Health News of Friday, 2 May 2014
Lovers of bat meat may still continue to enjoy their delicacy in spite of the fact that the mammals are said to be major carriers of the Ebola virus epidemic that hit some parts of Africa recently.
However, bat eaters must void picking dead and sick ones and must also thoroughly cook the meat of healthy bats before consumption, the Ashanti Regional Director of Health Services has cautioned.
Dr.
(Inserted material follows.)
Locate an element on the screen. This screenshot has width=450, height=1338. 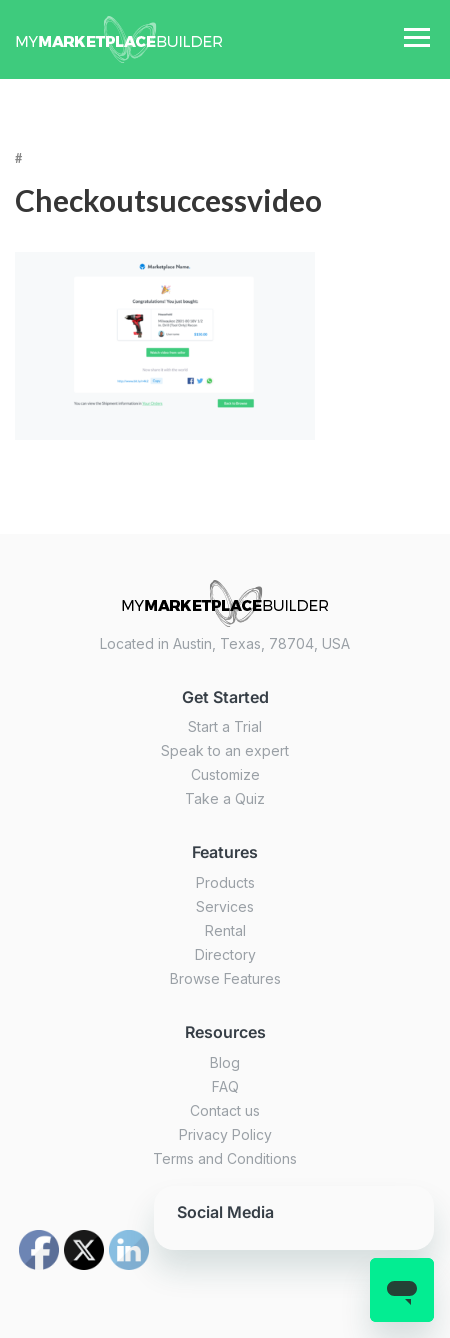 Rental is located at coordinates (225, 930).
Alexis M Nang-Beifubah said though cave bats, which are mostly found in Techiman in the Brong Ahafo Region, are said to be the natural hosts of the virus, a parasite prevalence study conducted by Ghana Wildlife on bats in Ghana had revealed that Ghanaian bats were safe from the virus.
He gave the same advice to lovers of bush meat, and hunters in particular, to avoid collecting dead and sick animals during their hunting games, as some could be carrying the virus that could be dangerous when not properly handled.
He said even though there was no reported Ebola case in Ghana, the Ghana Health Service “is admonishing Ghanaians to be on the alert.”
Addressing the media in Kumasi, Dr. Nang-Beifubah said though the media blew the suspected case of Ebola in the region out of proportion, the directorate was happy because the incident tested the preparedness of the region to handle such a situation.
He stated that due to the peculiar nature of the virus, it could only be confirmed through laboratory tests, but pointed out that health workers were most at risk in contracting the virus as they normally handled the patients who might not have taken the necessary precautionary measures.
According to him, the region has a consignment of protective gears for distribution to health workers in case of an outbreak.
Dr. Nang-Beifubah also indicated that the directorate had put all the health facilities in the region on red alert and had met with the district health directors and educated them on what to do in case of an outbreak. He gave an assurance that the region was prepared to handle any such case.
He said the region had so far chosen two isolation centres: Tafo and Kumasi South hospitals, as the places that would be used to confine patients in case of an outbreak.
The regional director asked Ghanaians to adhere to personal hygiene at all times and to endeavour to wash their hands with water and soap, especially after burial services.
Dr. Nang-Beifubah called for the support of the media in the public education campaign against the spread of the virus.
He said though the Ebola condition was not curable, it could be prevented through the observation of basic hygiene.
He gave some of the preventive measures as avoiding direct contact with fruit bats, chimpanzees, gorillas, monkeys, forest antelopes and porcupines found dead or ill in the rainforest.
“Persons who have died of Ebola must be handled using appropriate protective gear and buried immediately under strict supervision,” he stated.
Ebola is a severe, infectious, often fatal disease, in humans. It is very infectious and can kill in a short time. A total of 161 cases so far have been reported in the sub-region, out of which 112 people have died.